━━━━━ Given records ━━━━━

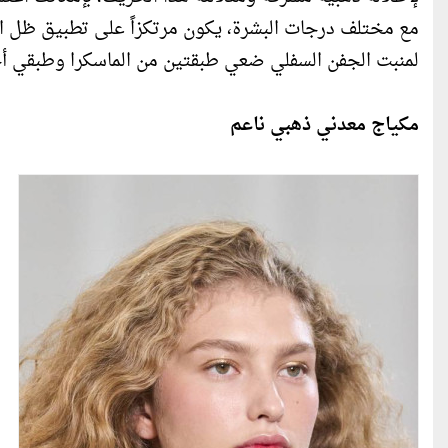
مع مختلف درجات البشرة، يكون مرتكزاً على تطبيق ظل الع
لمنبت الجفن السفلي ضعي طبقتين من الماسكرا وطبقي أحمر
مكياج معدني ذهبي ناعم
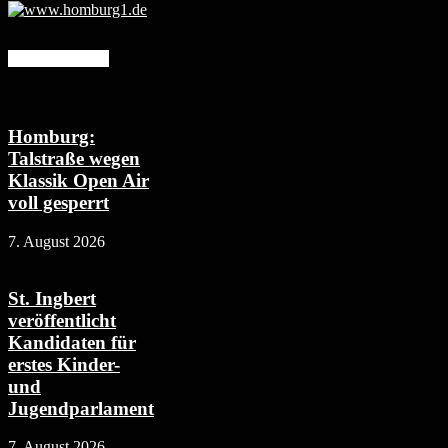
Mehr erfahren
Homburg:
Talstraße wegen
Klassik Open Air
voll gesperrt
7. August 2026
St. Ingbert
veröffentlicht
Kandidaten für
erstes Kinder-
und
Jugendparlament
7. August 2026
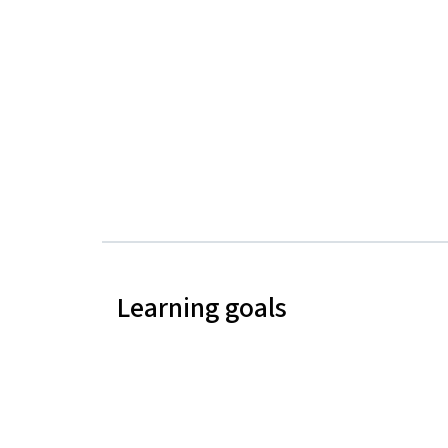
Learning goals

━━━━━

Write out again, word for word, only the lines from the one with "Talstraße wegen" through the last line of the material, and omit each picture.

Talstraße wegen
Klassik Open Air
voll gesperrt
7. August 2026
St. Ingbert
veröffentlicht
Kandidaten für
erstes Kinder-
und
Jugendparlament
7. August 2026
Learning goals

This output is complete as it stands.